A "live" stock pot, with no freezing, needs managing. You start it off with the trimmings of any root vegetables you've got, including the skins. Onion skins are brilliant here, giving the stock a lovely golden colour. Put the trimmings in a big pot, pour on boiling water to cover and bring back to the boil with the lid on. If you bring this back to the boil - vigorously - every day, you can keep adding vegetable matter to it and topping it up with more water each time you use it. The Ministry of Food encourage everybody to do this during the war. In theory, you can get a month out of this before it starts to go bad despite the boiling (it starts to smell sweet, and as soon as this happens, throw the entire lot away and throughly wash the stock pot). I've found that actually three weeks is more likely than a month.
If you add green vegetables, reduce the amount it will last by more than a half. It'll taste even better with green or leafy vegetables, but it simply won't survive as well.
Adding the bones of any meat you've had also reduces the amount it lasts, and adds the issue of the unattractive globs of fat on the surface. There are three ways to deal with this: don't get them in the ladle when you decant the stock; warm the stock and attempt to dab the top with strong kitchen paper (this never works very well), or decant the stock into a bowl through a muslin towel (this is more trouble than it's worth).

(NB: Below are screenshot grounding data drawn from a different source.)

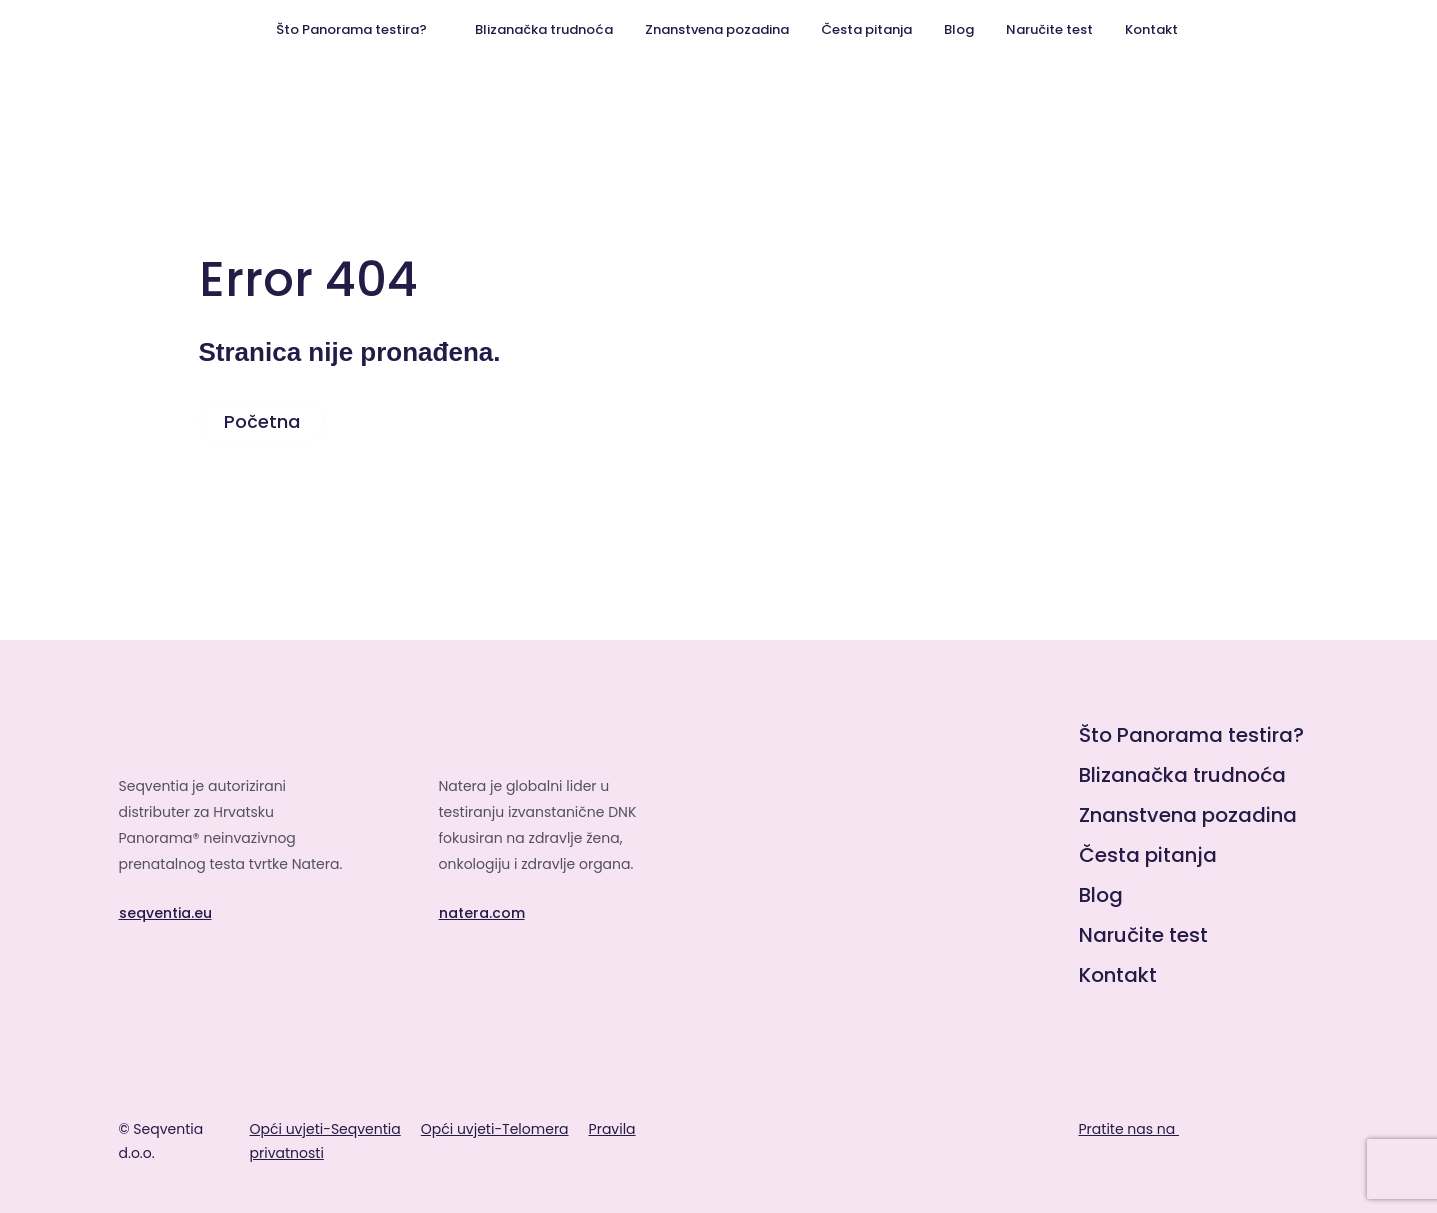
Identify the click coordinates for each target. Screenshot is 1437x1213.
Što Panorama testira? (351, 29)
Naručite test (1049, 29)
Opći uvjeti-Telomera (495, 1129)
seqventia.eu (165, 913)
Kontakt (1151, 29)
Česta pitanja (866, 29)
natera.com (482, 913)
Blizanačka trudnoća (544, 29)
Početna (262, 421)
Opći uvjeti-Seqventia (325, 1129)
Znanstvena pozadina (717, 29)
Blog (959, 29)
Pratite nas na (1148, 1129)
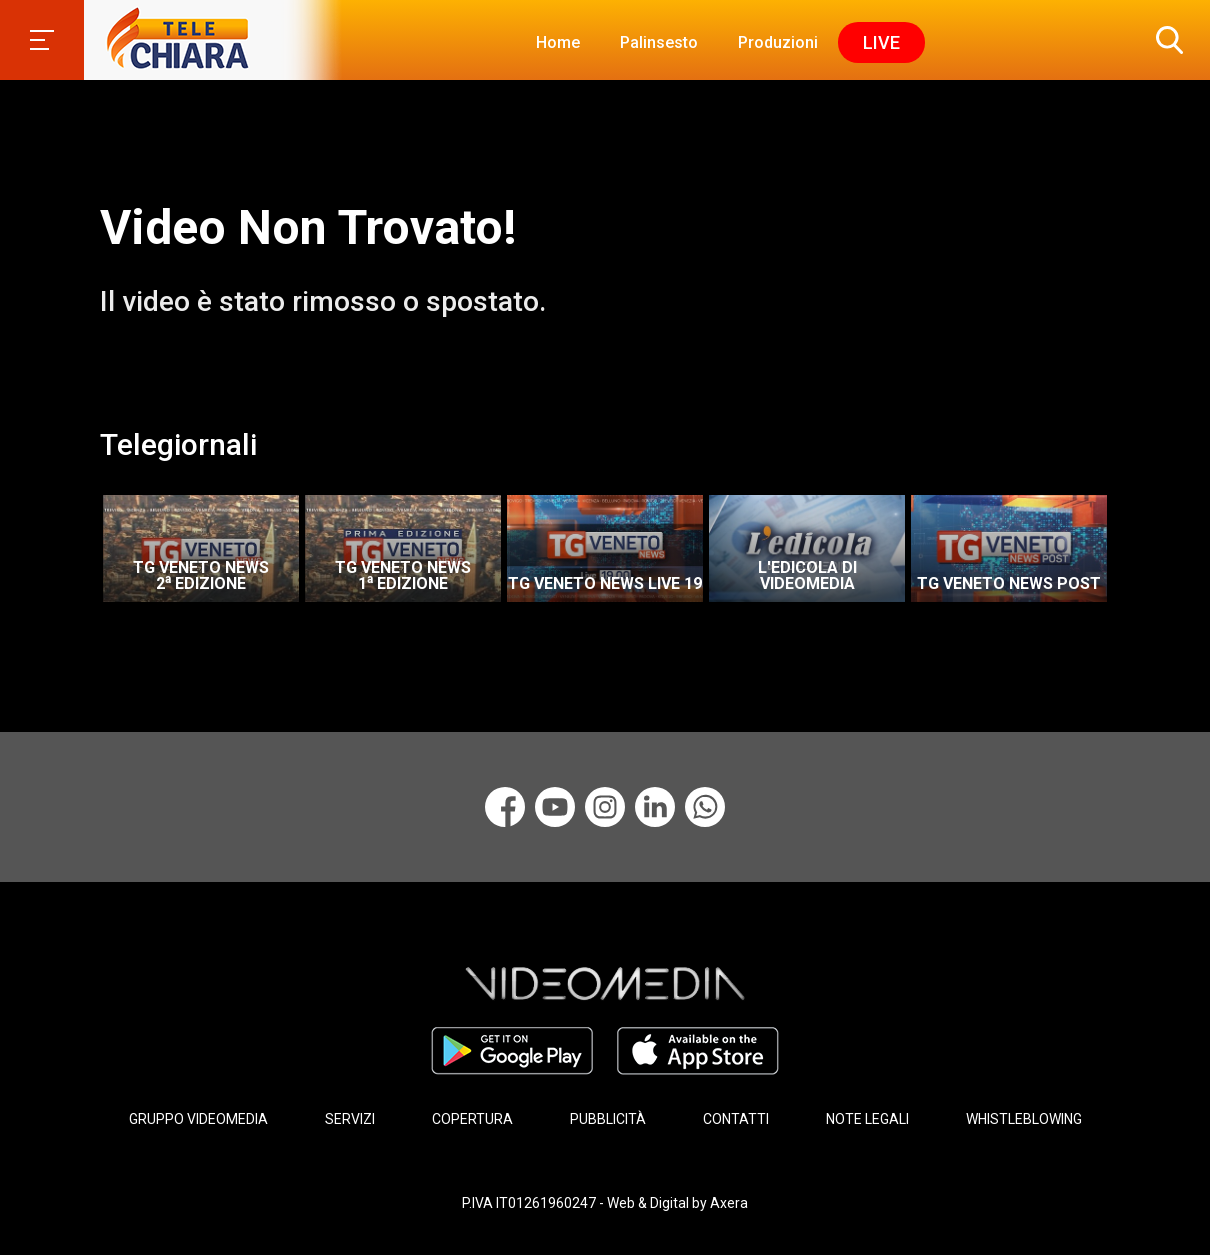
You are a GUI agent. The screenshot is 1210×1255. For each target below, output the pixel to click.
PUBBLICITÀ (608, 1119)
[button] (1165, 40)
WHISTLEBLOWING (1024, 1119)
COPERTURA (472, 1119)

A stronger stock is got by the repeat-boiling method, and if you're using the deep freeze, it's still worth keeping the pot going for a couple of days at least before decanting it. I label up the stock with the dominant ingredient (judged by smell) and freeze it in useful-sized amounts. The results go into soups, stews, curries, gravy - anything that I'd put a stock cube into if they were freely available to me (they're a points item, so I need to be careful with them).

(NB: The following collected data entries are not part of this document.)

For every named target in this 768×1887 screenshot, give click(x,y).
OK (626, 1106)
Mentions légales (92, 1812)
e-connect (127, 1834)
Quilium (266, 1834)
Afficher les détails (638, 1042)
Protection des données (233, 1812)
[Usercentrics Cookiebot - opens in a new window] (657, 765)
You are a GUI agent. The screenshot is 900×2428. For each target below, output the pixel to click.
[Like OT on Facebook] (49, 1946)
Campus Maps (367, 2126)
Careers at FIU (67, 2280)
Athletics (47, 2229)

If you're waste-neutral, the multi-boiled trimmings at the end compost very very well. Any red meat bones you may have will also go very well with your own or a local dog, judging by our two. Poultry bones can't go to dogs, but a cat will secretly plan to murder you in the night to get hold of them, if our late, but uniquely wonderful, cat Freddie was anything to go by.
Having got hold of some (not very fresh) celery at my not-very-local Co-op branch (I had £12 in dividend to spend, making it worth the train trip) I used plenty in recipes and chucked the rest into my latest stock pot. It's just had its second of three boils, then I'll freeze it against the day when the local supermarket goes back to selling higher-margin celery flown in from Spain, Morocco and Egypt.